Relishing What We Have
Just a short editorial for now, if only to remind you that the Ed. still writes one now and again! Pre-Le Mans mayhem and then the furious activity that continued throughout June prevented any valid thoughts being put together, but now that such a rush of races are behind us, here’s a thought for early July… let’s simply rejoice in what we have.

The highlights of May, June and early July here were the first LMES race at Monza, the Le Mans 24 Hours, the LMES event at the Nurburgring, and the return of the ALMS. There has been some very good racing elsewhere – British GTs, FIA GTs at Donington Park – but Monza, Le Mans, Mid-Ohio, Nurburgring and Lime Rock Park were ‘it’ for us…. plus the ill-timed ‘Ring 24 Hours, of course.

The racing in these events has usually / always been of such an intensity that trying to keep up with all the dramas, for hour after hour, has been a mental undertaking in itself. And what heroes have been launched at these events. The achievements of such drivers as McNish and Lehto (for just getting their cars home at Le Mans), of Kaffer, Davies, Herbert etc., of Phil Bennett for driving for four and a half hours at the Nurburgring, of so many drivers coping with such changing conditions in the LMES races, of drivers setting standards, on circuits among the toughest around (Lime Rock park for example), that put them into the unofficial record books for heroic exploits, alongside names such as Ickx, Rodriguez and Siffert – this has been very real, very tough, endurance racing of the highest calibre. The entertainment value has been immense.

A season that began with precious few new cars is turning out to be one of the most fascinating ever.

And then there’s F1. Sorry, can’t resist it, as we approach the British Grand Prix. The speeds these guys are racing round at are now irresponsibly quick, aren’t they? Faster and faster – but heading where exactly? From the letters page in Autosport, the fans are leaving in their droves, and precious few seem to care.

The British motorsport magazine still has its weekly appeal: there are a number of interesting sportscar / GT items in this week’s copy, as there usually are, but is it just me that sees the irony of a magazine that devotes so much space to one series, a series that is actively turning off the fans who are the bedrock of any racing? The letters page is full of complaints. The stands will be largely empty as the cars qualify on Saturday, using whatever system has been agreed, or not, this week, and there will be room aplenty at the track on Sunday, won’t there, despite fans being banned from the inside of the circuit?
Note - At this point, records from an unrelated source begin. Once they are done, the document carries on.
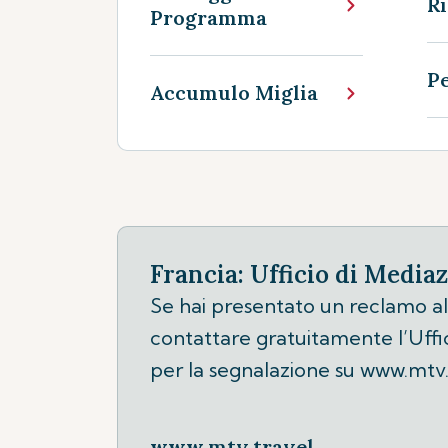
Ri
Programma
P
Accumulo Miglia
Francia: Ufficio di Mediaz
Se hai presentato un reclamo al n
contattare gratuitamente l’Ufficio
per la segnalazione su www.mtv.
www.mtv.travel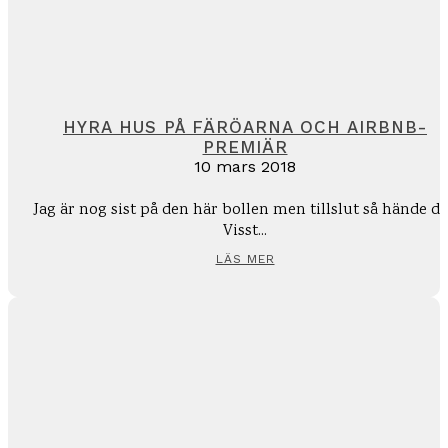
HYRA HUS PÅ FÄRÖARNA OCH AIRBNB-
PREMIÄR
10 mars 2018
Jag är nog sist på den här bollen men tillslut så hände de
Visst...
LÄS MER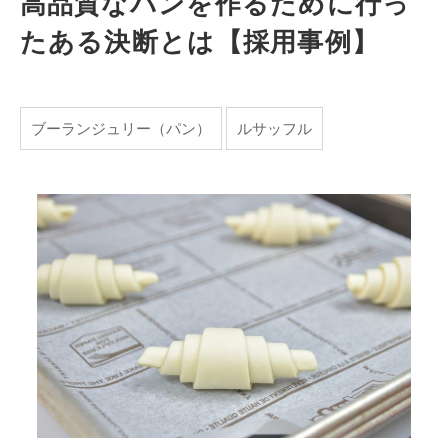
高品質なパンを作るために行っ
たある決断とは【採用事例】
ブーランジュリー（パン）
ルサッフル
And the racing is dire: “…little more than a meaningless shambles as the fuel stops and strategies distort everything,” says one Autosport letter writer this week. Even the cartoon has Jim Bamber taking the p1ss out of F1, again.

Yet we're told that hundreds of thousands turned up to see the F1 cars run in Central London this week. Perhaps the organisers should see that that has more to do with the aural appeal of the cars than the 'show'. Overtaking has become a reason for a headline in F1 and racing seems to be at best a secondary concern.
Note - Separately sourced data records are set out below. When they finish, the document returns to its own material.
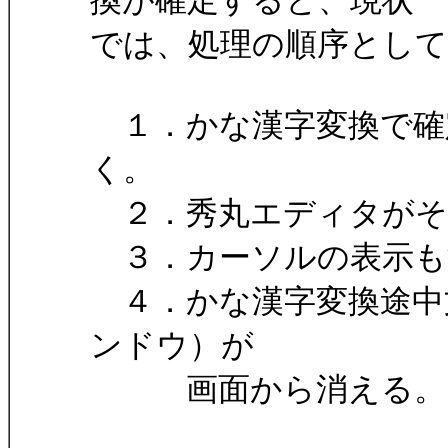
換が確定すると、現状
では、処理の順序として
１．かな漢字変換で確
く。
２．秀丸エディタがそ
３．カーソルの表示も
４．かな漢字変換途中文
ンドウ）が
画面から消える。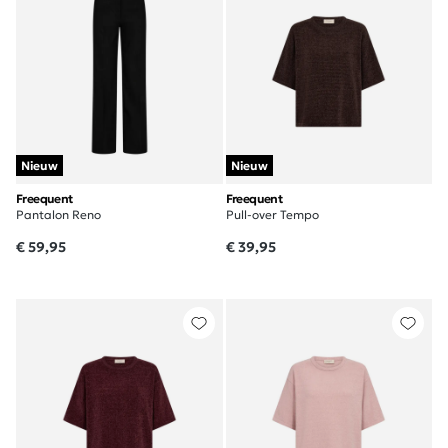
Nieuw
Nieuw
Freequent
Freequent
Pantalon Reno
Pull-over Tempo
€ 59,95
€ 39,95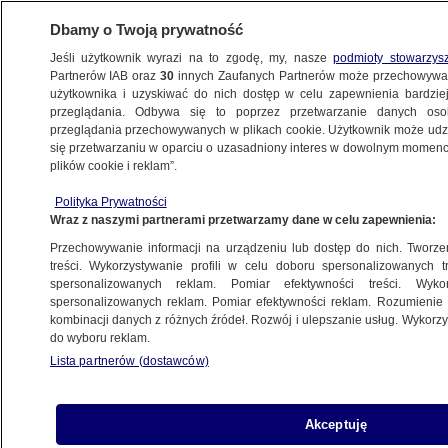
Dbamy o Twoją prywatność
Jeśli użytkownik wyrazi na to zgodę, my, nasze
podmioty stowarzys
Partnerów IAB oraz
30
innych Zaufanych Partnerów może przechowywa
użytkownika i uzyskiwać do nich dostęp w celu zapewnienia bardzi
przeglądania. Odbywa się to poprzez przetwarzanie danych os
przeglądania przechowywanych w plikach cookie. Użytkownik może udzie
CIEKAWOSTKI
się przetwarzaniu w oparciu o uzasadniony interes w dowolnym momencie
plików cookie i reklam”.
Krótki list w budce telefonicznej. "Małe
Polityka Prywatności
rzeczy bywają bardzo ważne"
Wraz z naszymi partnerami przetwarzamy dane w celu zapewnienia:
Przechowywanie informacji na urządzeniu lub dostęp do nich. Tworzeni
Maciej Wacławik
treści. Wykorzystywanie profili w celu doboru spersonalizowanych tr
spersonalizowanych reklam. Pomiar efektywności treści. Wyko
11.05.2026, 12:43
spersonalizowanych reklam. Pomiar efektywności reklam. Rozumienie o
kombinacji danych z różnych źródeł. Rozwój i ulepszanie usług. Wykor
do wyboru reklam.
Posłuchaj artykułu
Czyta lektor AI
Lista partnerów (dostawców)
Akceptuję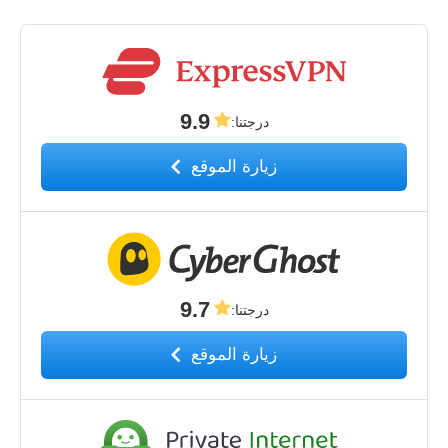
9.9
درجتنا
:
زيارة الموقع
9.7
درجتنا
:
زيارة الموقع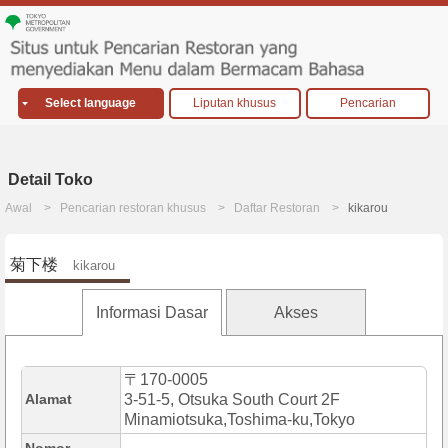
Select language
Liputan khusus
Pencarian
Detail Toko
Awal
Pencarian restoran khusus
Daftar Restoran
kikarou
菊下楼
kikarou
Informasi Dasar
Akses
〒170-0005
Alamat
3-51-5, Otsuka South Court 2F
Minamiotsuka,Toshima-ku,Tokyo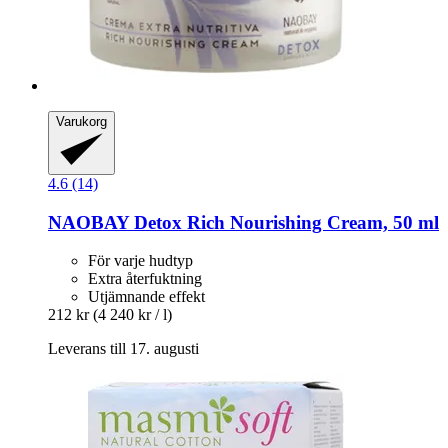
Varukorg
4.6 (14)
NAOBAY
Detox Rich Nourishing Cream, 50 ml
För varje hudtyp
Extra återfuktning
Utjämnande effekt
212 kr
(4 240 kr / l)
Leverans till 17. augusti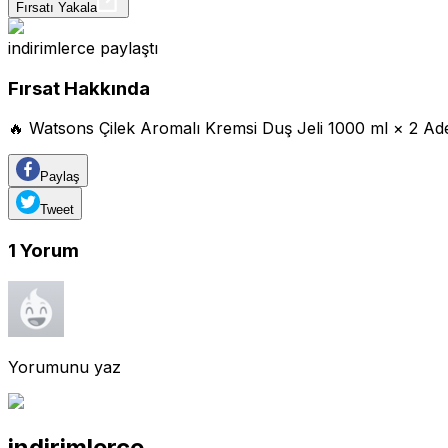
Fırsatı Yakala
indirimlerce
paylaştı
Fırsat Hakkında
🔥 Watsons Çilek Aromalı Kremsi Duş Jeli 1000 ml × 2 Ad
Paylaş
Tweet
1
Yorum
Yorumunu yaz
indirimlerce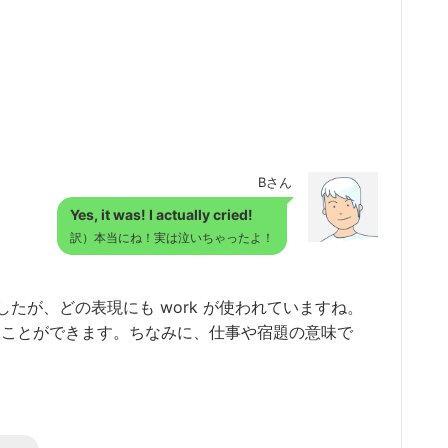
Bさん
Yes, it was! I actually cried!
訳）本当にね！実は泣いちゃったよ！
たが、どの表現にも work が使われていますね。
ることができます。ちなみに、仕事や宿題の意味で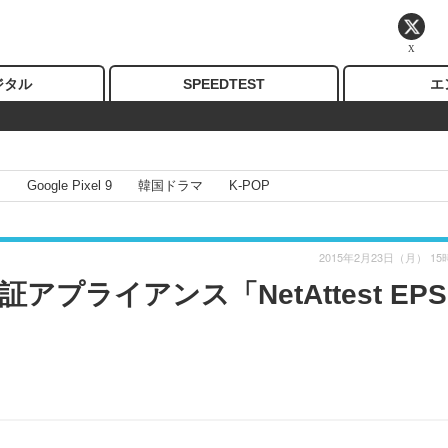
X
ジタル
SPEEDTEST
エ
I
Google Pixel 9
韓国ドラマ
K-POP
2015年2月23日（月） 15
プライアンス「NetAttest EP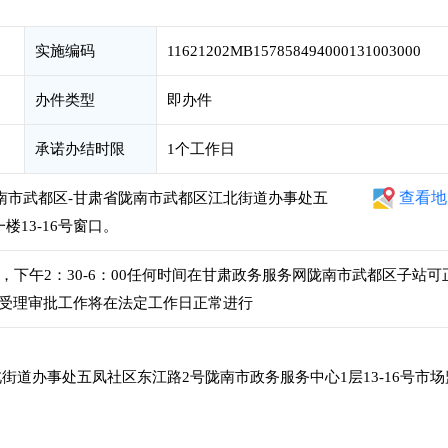
实施编码
11621202MB157858494000131003000
办件类型
即办件
承诺办结时限
1个工作日
查看地
陇南市武都区-甘肃省陇南市武都区江北街道办事处五
13-16号窗口。
00，下午2：30-6：00任何时间在甘肃政务服务网陇南市武都区子站可
受理审批工作将在法定工作日正常进行
街道办事处五凤社区东江路2号陇南市政务服务中心1层13-16号市场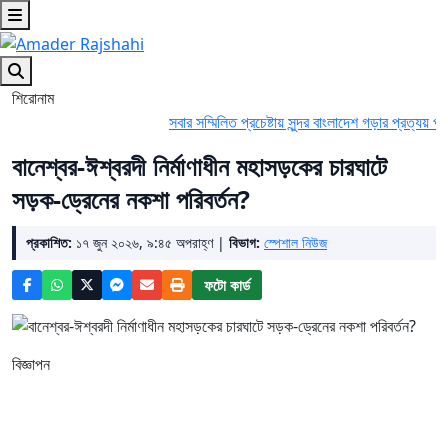
শিরোনাম
সবার সম্মিলিত প্রচেষ্টায় সুন্দর বাংলাদেশ গড়ার প্রত্যয় প্রধানমন
বানেশ্বর-ঈশ্বরদী নির্মাণাধীন মহাসড়কের চারঘাটে
সড়ক-ড্রেনের নকশা পরিবর্তন?
প্রকাশিত:
১৭ জুন ২০২৬, ৯:৪৫ অপরাহ্ণ |
বিভাগ:
স্পেশাল নিউজ
ফটো কার্ড
বিজ্ঞাপন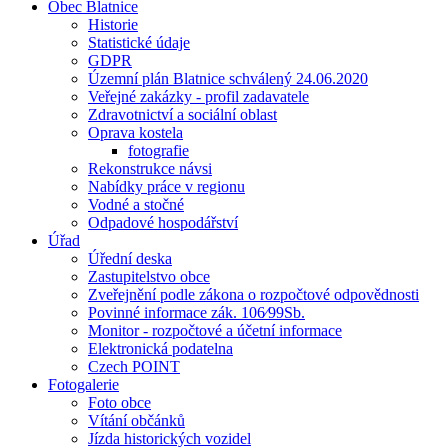
Obec Blatnice
Historie
Statistické údaje
GDPR
Územní plán Blatnice schválený 24.06.2020
Veřejné zakázky - profil zadavatele
Zdravotnictví a sociální oblast
Oprava kostela
fotografie
Rekonstrukce návsi
Nabídky práce v regionu
Vodné a stočné
Odpadové hospodářství
Úřad
Úřední deska
Zastupitelstvo obce
Zveřejnění podle zákona o rozpočtové odpovědnosti
Povinné informace zák. 106⁄99Sb.
Monitor - rozpočtové a účetní informace
Elektronická podatelna
Czech POINT
Fotogalerie
Foto obce
Vítání občánků
Jízda historických vozidel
In its quest to satisfy its greed, F1 has cast aside its fans and their opportunities to get close to the action are few and far between. The massive popularity of the Goodwood Festival of Speed is surely further proof of that.

Sportscar racing is different: the fans are welcomed with open arms, the teams are more often than not delighted to show off the efforts of their labours, the drivers are accessible and the racing is just that, racing.

So based on the two 1000 kilometre races so far, Saturday August 14 will provide hour after hour of brilliant endurance racing. How many fans will arrive to see it? Will it just be the hard core of British enthusiasts, or will it have a wider appeal? The target has to be the 20,000 who turned out for that magical ALMS evening in 2000. With British motor sport in its current state, perhaps it’s asking too much for this event to generate the crowd that it deserves. But you know how good it can be, don’t you? You’ll be able to see the likes of Minassian, Herbert and Kaffer (Brabham, Wallace?) dicing wheel to wheel, lap after lap, as they pass the slower cars, which themselves are having their own battles. Then you’ll be able to talk to them. See you there, in just over five weeks’ time? West coast fans, do enjoy Sears Point and Portland in the meantime, while we devour the excitement that is the Spa 24 Hours.